Bill would broaden deadly force rights
[size=7]Bill would broaden deadly force rights[/size]
By Paul Flemming
The News-Press Tallahassee Bureau
Published by news-press.com on January 28, 2005
TALLAHASSEE — State Sen. Durell Peaden wants to make sure people have a right to use deadly force to shoot home intruders without fear of prosecution.
"We're talking about what most folks in my part of the world consider protecting their own," said Peaden, R-Crestview, of his proposed legislation.
As Florida's law now reads, people who use deadly force against someone in their home must be responding to a threat of death or great bodily harm.
Peaden's bill would make any intruder on someone's property — or a home they're visiting, their RV, car or tent — a threat that by definition justifies using deadly force.
The legislation has got the bill's author, the National Rifle Association, facing off against lobbyists for prosecutors, police and sheriffs.

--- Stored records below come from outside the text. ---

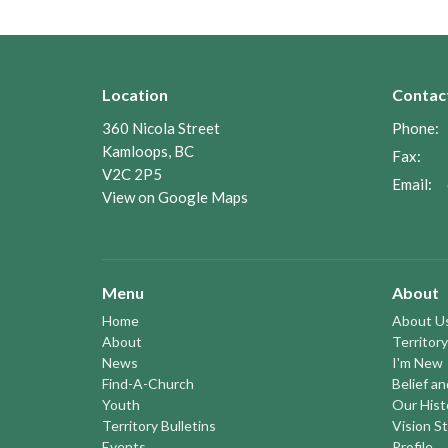
Location
Contac
360 Nicola Street
Phone:
Kamloops, BC
Fax:
V2C 2P5
Email
:
View on Google Maps
Menu
About
Home
About U
About
Territory
News
I'm New
Find-A-Church
Belief a
Youth
Our Hist
Territory Bulletins
Vision S
Events
Profile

The senator cites an Escambia County case in the wake of Hurricane Ivan as an example of the need for change.
In November, 77-year-old James Workman shot and killed a man that entered the trailer where he and his wife were living next to their storm-damaged home.
On Wednesday, Assistant State Attorney David Rimmer concluded that no charges should be brought, stating: "Mr. Workman clearly had the lawful right to protect his property, his wife and himself from an intruder. Furthermore, the fact that Mr. Workman fired a shot in the ground demonstrates his caution and restraint."
The NRA wants to head off even the consideration of prosecuting people such as Workman.
"When someone breaks into your home in the middle of the night, you don't know why he's there," said Marion Hammer, an NRA lobbyist.
"You don't have time to say, 'Hey Mr. Criminal, are you here to rape me and kill me or are you just here to beat me and steal my jewelry?"'
Prosecutors and police officers say it's a solution to a problem that doesn't exist — that there is no case of someone being prosecuted for use of deadly force when they were protecting their home.
"Anecdotally, nobody in our association has been able to come up with a situation where this is a problem," said Bill Cervone, a Gainesville state attorney who's leading the efforts of the Florida Prosecuting Attorneys Association. "I don't know if it's wise to legislate against something that's a possibility."
Prosecutors, sheriff's and police association objections were enough to delay the first hearing of the bill in a Senate committee this week as lobbyists on both sides try to work out their differences.
An identical bill is filed in the House, sponsored by Rep. Dennis Baxley, R-Ocala.
The Florida Sheriffs Association is also concerned about unintended consequences.
"If you read (the bill), if you had a little boy or little girl out playing in the yard and they hit a ball into my yard ... the presumption is in there that he's over there to do harm to me. The other presumption is that I can just go ahead and shoot the kid for fear of my life," said Frank Messersmith, lobbyist for the sheriffs' group.